In contrast, some of the most meaningful insights emerged not from official narratives, but from people positioned outside them. In Badami, a security guard noticed my questions about a display and offered a detailed explanation of sculptural motifs and site history. At Ellora, another guard, belonging to a different religious tradition than the deities depicted, approached my friends and me after seeing our sustained attention to reliefs. With careful enthusiasm, he explained architectural, engineering, and artistic features in remarkable detail. These encounters complicated my assumptions about authority and expertise. Knowledge at heritage sites often survives through care and familiarity rather than formal designation.

Another recurring tension I observed was between pride and abandonment. At places such as Patiala Palace or older residential complexes attached to historic estates, heritage stood as a marker of identity, yet also as a burden. The emotional attachment to these spaces was visible, but so was the difficulty of sustaining them in the present. Maintenance, relevance, and economic viability often felt misaligned with preservation. Heritage here was not decaying physically as much as it was becoming difficult to live with.

Tourism, too, shapes what is remembered and what is overlooked. At Ajanta, the guide’s narrative directed visitors toward the inscription of the British officer credited with the site’s “discovery,” while barely addressing the extraordinary antiquity and complexity of the paintings themselves. Cave 12, which contains some of the earliest surviving painted human figures in the subcontinent, received little attention beyond crowd movement. This imbalance revealed how easily colonial markers become focal points, even when they are historically marginal to the site’s cultural significance.

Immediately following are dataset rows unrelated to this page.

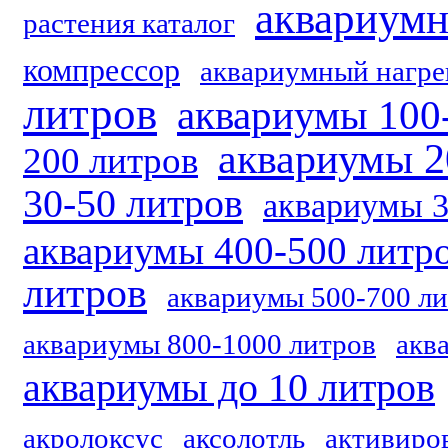
аквариум
растения каталог
компрессор
аквариумный нагре
литров
аквариумы 100
аквариумы 2
200 литров
30-50 литров
аквариумы 3
аквариумы 400-500 литр
литров
аквариумы 500-700 л
аквариумы 800-1000 литров
акв
аквариумы до 10 литров
акролоксус
аксолотль
активиро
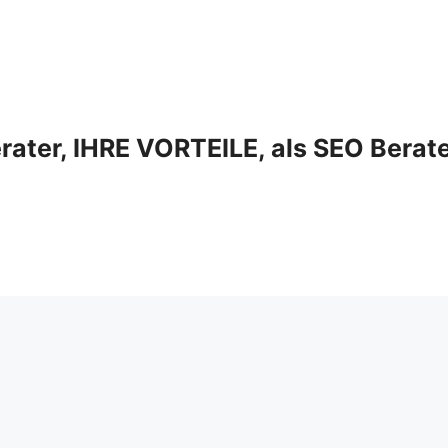
ter, IHRE VORTEILE, als SEO Berat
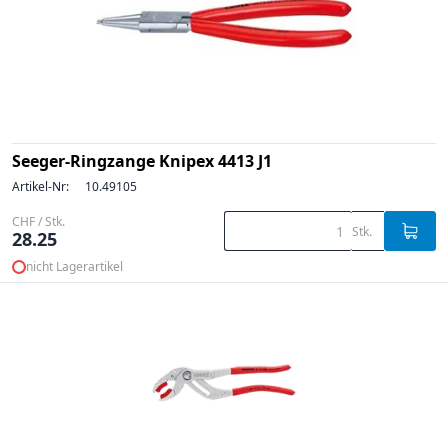
Seeger-Ringzange Knipex 4413 J1
Artikel-Nr:
10.49105
CHF / Stk.
Stk.
28.25
nicht Lagerartikel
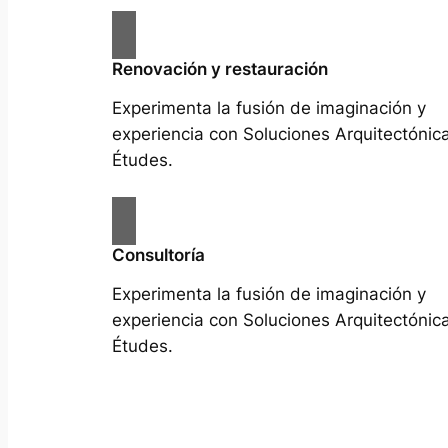
Renovación y restauración
Experimenta la fusión de imaginación y
experiencia con Soluciones Arquitectónic
Études.
Consultoría
Experimenta la fusión de imaginación y
experiencia con Soluciones Arquitectónic
Études.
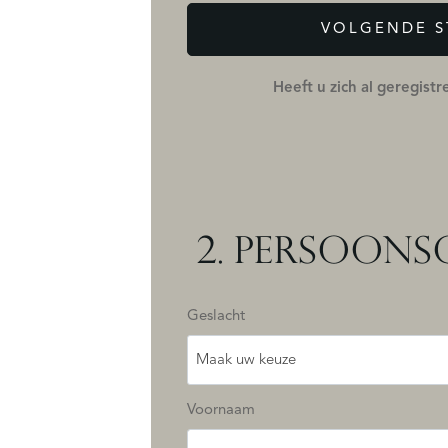
VOLGENDE S
Heeft u zich al geregist
2.
PERSOONS
Geslacht
Maak uw keuze
Voornaam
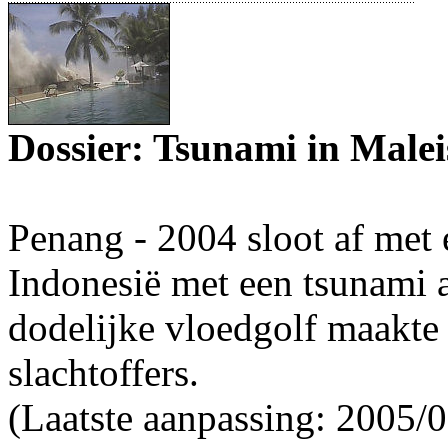
Dossier: Tsunami in Malei
Penang - 2004 sloot af met
Indonesië met een tsunami 
dodelijke vloedgolf maakte 
slachtoffers.
(Laatste aanpassing: 2005/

Gendered imagery emerged in quieter, more unexpected ways. In several ancient temple complexes, I encountered depictions of goddesses portrayed as powerful, dominant figures, sometimes seated upon or standing over male counterparts. This imagery contrasted sharply with the domesticated representations of femininity I had grown accustomed to seeing. Elsewhere, in a museum in Goa, memorial stones associated with plague deaths bore iconographic similarities to sati stones. This visual resemblance raised questions for me about mourning, catastrophe, and how symbols migrate across contexts. These were not conclusions, but moments where looking carefully unsettled what I thought I already knew.

Over time, my way of being at sites changed. Friends once remarked that they had never seen me as visibly absorbed and happy as I was while moving through temples and museums. I began reading plaques obsessively, carrying a small sketchbook, asking guards and locals questions, and feeling acutely frustrated by how much I did not understand. Repeated visits only deepened this awareness. I returned to Jain temples in Gandhinagar multiple times, and spent over ten hours in the National Museum, knowing each visit would still be insufficient.

Looking slowly did not bring clarity as much as it brought humility. Each site revealed how partial my understanding was, and how much patience historical art requires. These encounters taught me that heritage is not exhausted through viewing, and that observation itself is a form of responsibility. I remain aware that I am still learning how to look.